A new bill up for vote in the state of Arizona would ban abortions for some expectant mothers, but that’s only the start of what lawmakers have in store. If the legislation passes, the state will consider a child to exist even before conception.

Under Arizona’s H.B. 2036, the state would recognize the start of the unborn child’s life to be the first day of its mother’s last menstrual period. The legislation is being proposed so that lawmakers can outlaw abortions on fetuses past the age of 20-weeks, but the verbiage its authors use to construct a time cycle for the baby would mean that the start of the child’s life could very well occur up to two weeks before the mother and father even ponder procreating.

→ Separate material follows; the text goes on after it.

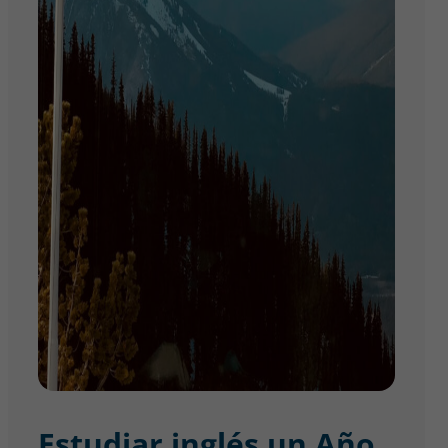
Estudiar inglés un Año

On page eight of the proposed amendment to H.B. 2036, lawmakers lay out the “gestational age” of the child to be “calculated from the first day of the last menstrual period of the pregnant woman,” and from there, outlaws abortion “if the probable gestational age of [the] unborn child has been determined to be at least twenty weeks.”

Conception before a couple even decides to have sex? You can’t declare something has happened before it has happened, much less make that into a law.

I’m getting really tired of seeing these religiously founded ideologies masquerading as unbiased ethical issues. If you think an embryo, zygote, or fetus should have the same rights as yourself, whatever your rationale, it’s subjective and should have absolutely no place in the law books. Punishing non-religious women because you believe their embryos have souls is unfair, unfounded, and intrusive. When are we going to pass some laws that identify and prevent religiously motivated legislature from even making it this far?